The Luke 24 ascension narrative takes place on the same long Easter Day that saw Jesus walking on the Emmaus road and finally appearing to the disciples in Jerusalem. Like the Emmaus conversation earlier in the day, Jesus’ goal is to teach us about the scriptures. As a first theme of the story, he “opened the disciples’ minds” to understand the law, the prophets and the psalms—naming all three parts of the Bible—so that they might be witnesses to the fulfillment of God’s word.
Blessing is the second important theme of the Lucan story, with the threefold repetition of the word eulogeō. Jesus’ last act on earth is to raise his hands in blessing over the disciples. As he is blessing them, he is parted from them. His followers then return to Jerusalem where they too are continually “blessing” God.
Acts tells the ascension story both to narrate Jesus’ departure and to discourage expectations and speculations about the timetable of Jesus’ return. In response to questions of chronology such as the question posed by the disciples, Jesus replies with words that bear repeating today: “It is not for you to know the times or the seasons.” Jesus specifically orders the disciples not to try to calculate the date of his return. It’s as if he, in concert with those earth-facing angels, believes other things should be occupying our attention in this postresurrection era.

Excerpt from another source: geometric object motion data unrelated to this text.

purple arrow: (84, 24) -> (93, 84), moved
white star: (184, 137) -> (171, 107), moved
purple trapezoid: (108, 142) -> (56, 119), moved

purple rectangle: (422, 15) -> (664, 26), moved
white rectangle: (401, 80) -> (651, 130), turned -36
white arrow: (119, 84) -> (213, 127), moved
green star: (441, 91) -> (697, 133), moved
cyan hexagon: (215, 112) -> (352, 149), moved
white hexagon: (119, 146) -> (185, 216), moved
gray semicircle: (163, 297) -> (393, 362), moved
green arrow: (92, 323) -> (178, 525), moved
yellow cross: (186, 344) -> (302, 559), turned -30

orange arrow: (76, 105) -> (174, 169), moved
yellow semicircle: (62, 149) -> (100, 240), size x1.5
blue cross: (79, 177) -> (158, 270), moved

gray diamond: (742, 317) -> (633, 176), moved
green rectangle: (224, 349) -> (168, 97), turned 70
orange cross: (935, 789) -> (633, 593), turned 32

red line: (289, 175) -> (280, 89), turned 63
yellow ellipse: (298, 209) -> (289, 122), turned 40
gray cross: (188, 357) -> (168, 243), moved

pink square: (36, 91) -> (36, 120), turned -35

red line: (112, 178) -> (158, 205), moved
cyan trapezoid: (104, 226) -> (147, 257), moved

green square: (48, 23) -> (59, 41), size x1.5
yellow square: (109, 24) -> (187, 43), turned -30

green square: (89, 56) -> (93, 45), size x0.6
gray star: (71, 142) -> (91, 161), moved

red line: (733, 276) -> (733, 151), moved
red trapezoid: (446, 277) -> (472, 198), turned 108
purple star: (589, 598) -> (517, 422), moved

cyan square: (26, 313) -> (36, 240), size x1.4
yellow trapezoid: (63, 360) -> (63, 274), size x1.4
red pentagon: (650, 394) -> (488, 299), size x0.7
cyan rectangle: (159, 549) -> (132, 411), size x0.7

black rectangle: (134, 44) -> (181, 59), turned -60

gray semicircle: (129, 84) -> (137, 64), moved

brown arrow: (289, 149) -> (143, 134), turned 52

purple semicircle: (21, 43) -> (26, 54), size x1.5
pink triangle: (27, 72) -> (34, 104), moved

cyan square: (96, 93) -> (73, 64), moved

What is it those angels invite us to see on the earth from the Mount of Olives? There’s plenty for us to notice. It could be the beauty of the Dead Sea and Jordan River to the east, where John the Baptist baptized people into his renewal movement, or the brown hills and Bedouin tents or Palestinian stone homes of E-1, which are threatened with demolition today. Gazing south we see the families traveling circuitous roads from Bethlehem or Beit Jala, braving checkpoints to seek medical care on this mountain. Looking to the west, perhaps we are to take notice of the city of Jerusalem, over which Jesus wept and weeps still, the city that is holy to three faiths often at odds with one another today.
If Jesus’ ascension is to have meaning, it must be by way of underscoring Jesus’ presence still on earth. And that is through us. The ascension unexpectedly turns our gaze earthward—to the medical care on this holy site at Augusta Victoria Hospital, and beyond, to every place on earth where God’s people work as agents of hope and healing in the midst of struggle.
Brazilian theologian Vitor Westhelle argues that this is the meaning of the statement of the angels in Acts 1:11—that just as we experienced Jesus first on earth and then departing to heaven, so will we experience him coming again from earth. Earth is the place to look for his presence. The disciples’ response to ascension can be ours as well. We return with great joy, “blessing God,” and then set out in ministry.